Oellermann köpekbalıklarının yalnızca kaç yaşında olduğundan dolayı değil, aynı zamanda Nielsen ve ekibinin yaş tayinini nasıl yaptığından dolayı da hayranlık duyduğunu söylüyor. “Denizdeki köpekbalıklarının bir gün patlatılan atom bombaları ile yaş tayinlerinin yapılacağını aklım almıyor” diyor. Hayvanların ömürlerinin, soğuk sudan kaynaklanan gelişim yavaşlaması ve biyokimyasal faaliyetlerin azalması ile mümkün olduğunu düşünüyorlar. Ann Arbor’daki Michigan Üniversitesi’nde genetik uzmanı olarak çalışan Shawn Xu, “düşük metabolik hız önemli bir rol oynuyor” diyor. Soğuk suyun başka yararlarının da olduğunu söyleyen Xu, 3 yıl önce nematodlar üzerinde yapılan çalışmalarla hayvanın DNA’ya zarar veren moleküllerden kaçtığını, enfeksiyonlardan daha uzak olduğunu ve ömrünün uzadığını söylüyor. Soğukta aktifleşen moleküllerin hayvanlar dünyasında evrim ile korunduğunu söyleyen Xu, bu metabolik yolların köpekbalıklarında da bulunduğunu tahmin ediyor.
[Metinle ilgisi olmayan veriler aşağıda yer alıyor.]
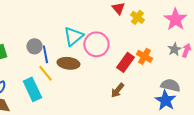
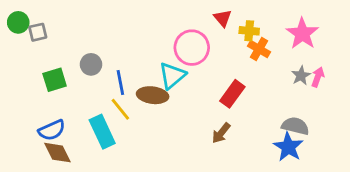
yellow cross: (137, 17) -> (249, 31), turned -32
cyan triangle: (73, 36) -> (172, 76), moved
pink circle: (96, 44) -> (192, 48), moved
gray circle: (34, 46) -> (91, 64), moved
orange cross: (144, 56) -> (259, 49), moved

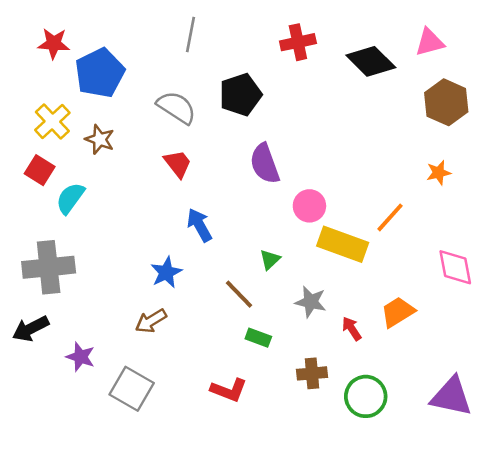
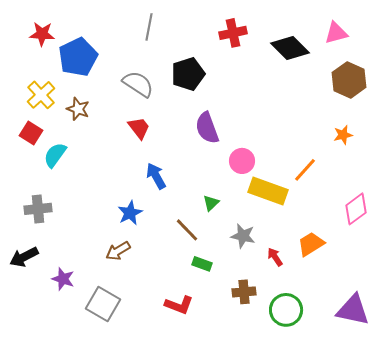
gray cross: (49, 267) -> (38, 209), size x0.7
pink diamond: (455, 267) -> (356, 209), turned 64

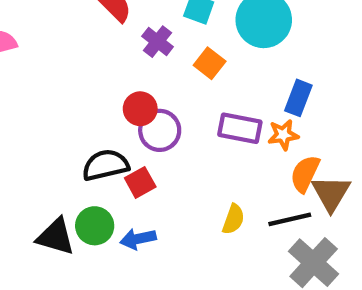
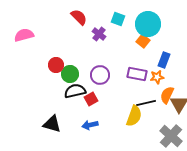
orange square: (210, 63) -> (143, 41), moved
red circle: (140, 109) -> (56, 65), moved
yellow semicircle: (233, 219) -> (134, 116), size x1.5
black line: (290, 219) -> (146, 103), moved
green circle: (95, 226) -> (70, 74), moved

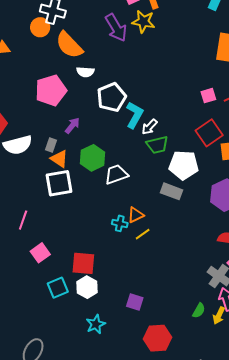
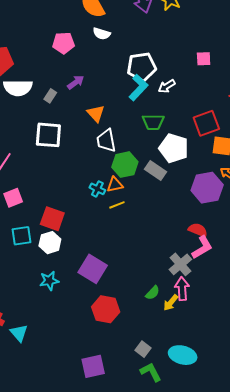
pink pentagon: (51, 90) -> (63, 43), size x0.7
pink square: (208, 96) -> (204, 59), moved
white pentagon: (112, 97) -> (142, 67), moved
white arrow: (149, 127) -> (167, 86), moved
green hexagon: (92, 158) -> (125, 165), moved
orange triangle: (59, 159) -> (96, 113), moved
white trapezoid: (116, 174) -> (106, 141), turned -95
purple square: (135, 302) -> (93, 269), size x1.6

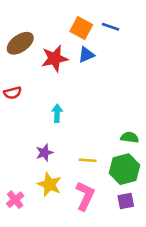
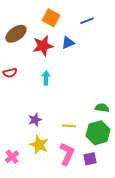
blue line: (111, 27) -> (87, 21), turned -40
orange square: (81, 28) -> (51, 18), moved
cyan arrow: (57, 113) -> (46, 78), moved
purple square: (126, 201) -> (90, 159), moved

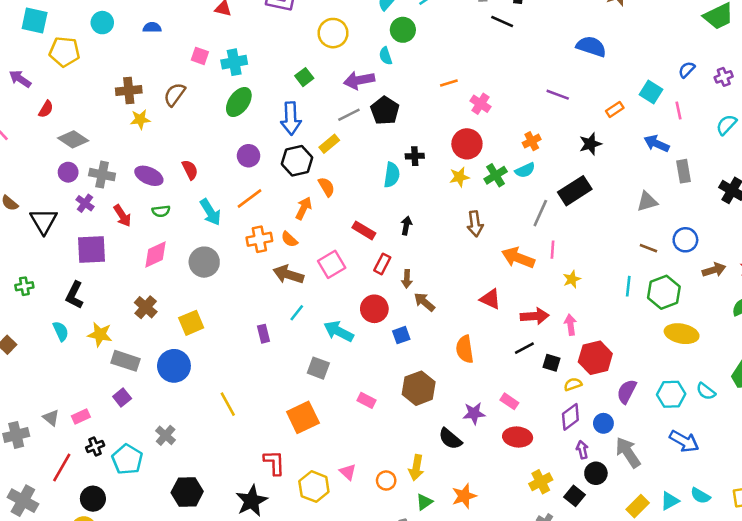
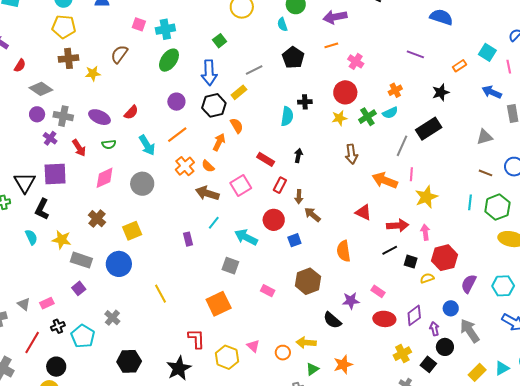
yellow pentagon: (64, 52) -> (64, 27), moved
purple arrow: (359, 80) -> (335, 17), moved
brown cross: (129, 90) -> (68, 58), moved
black pentagon: (385, 111) -> (293, 58), moved
red semicircle: (190, 170) -> (131, 112), turned 70
black triangle: (44, 221) -> (25, 183), moved
orange cross: (259, 239) -> (185, 166), turned -30
yellow star: (572, 279) -> (426, 197), size x1.6
purple diamond: (570, 417) -> (414, 315), moved
yellow arrow: (416, 468) -> (306, 343), turned 84

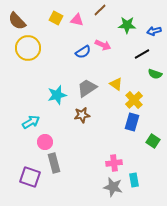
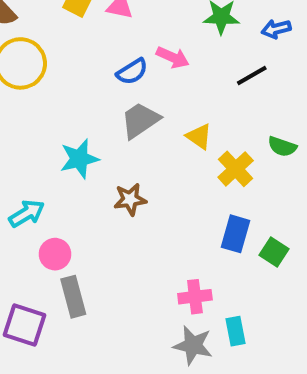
green semicircle: (155, 74) -> (282, 147), moved
gray trapezoid: (87, 88) -> (140, 120), moved
blue rectangle: (132, 122) -> (236, 234), moved

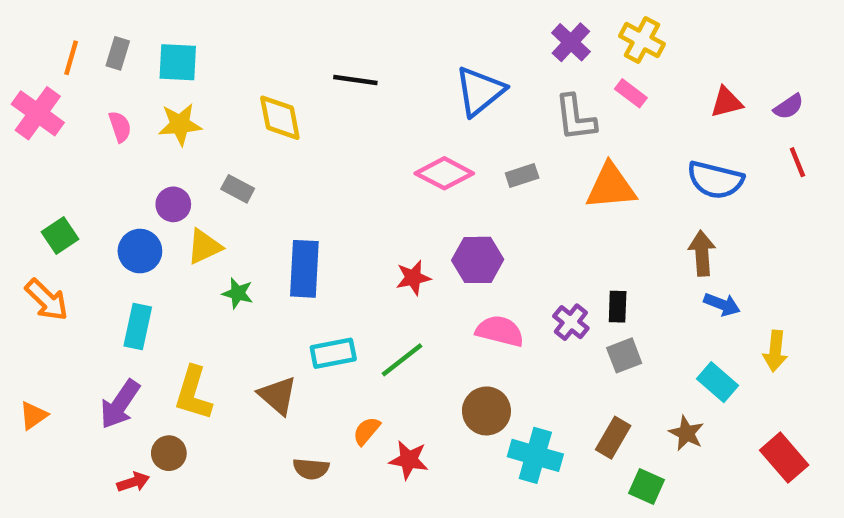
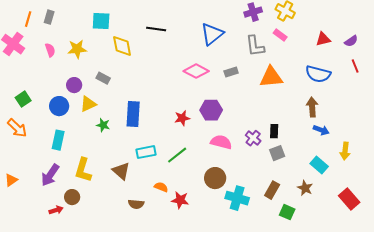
purple cross: (571, 42) -> (253, 12), turned 30
cyan square: (178, 62) -> (101, 21), moved
orange semicircle: (367, 431) -> (161, 187), turned 72

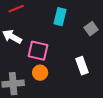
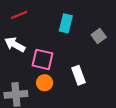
white rectangle: (82, 66) -> (79, 75), moved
Kemik yapısından yaş tayini ve gelişim incelemesi yapan Paul Butler, 2013 yılında 500 yaşındaki bir quahog (Arctica islandica) türünün incelemesini yaptığını söylüyor. Uzun ömürlü daha başka türlerin bulunması konusunda şüpheci davranan Butler, bu iki türün istisnai olarak karşımıza çıktığını düşünüyor.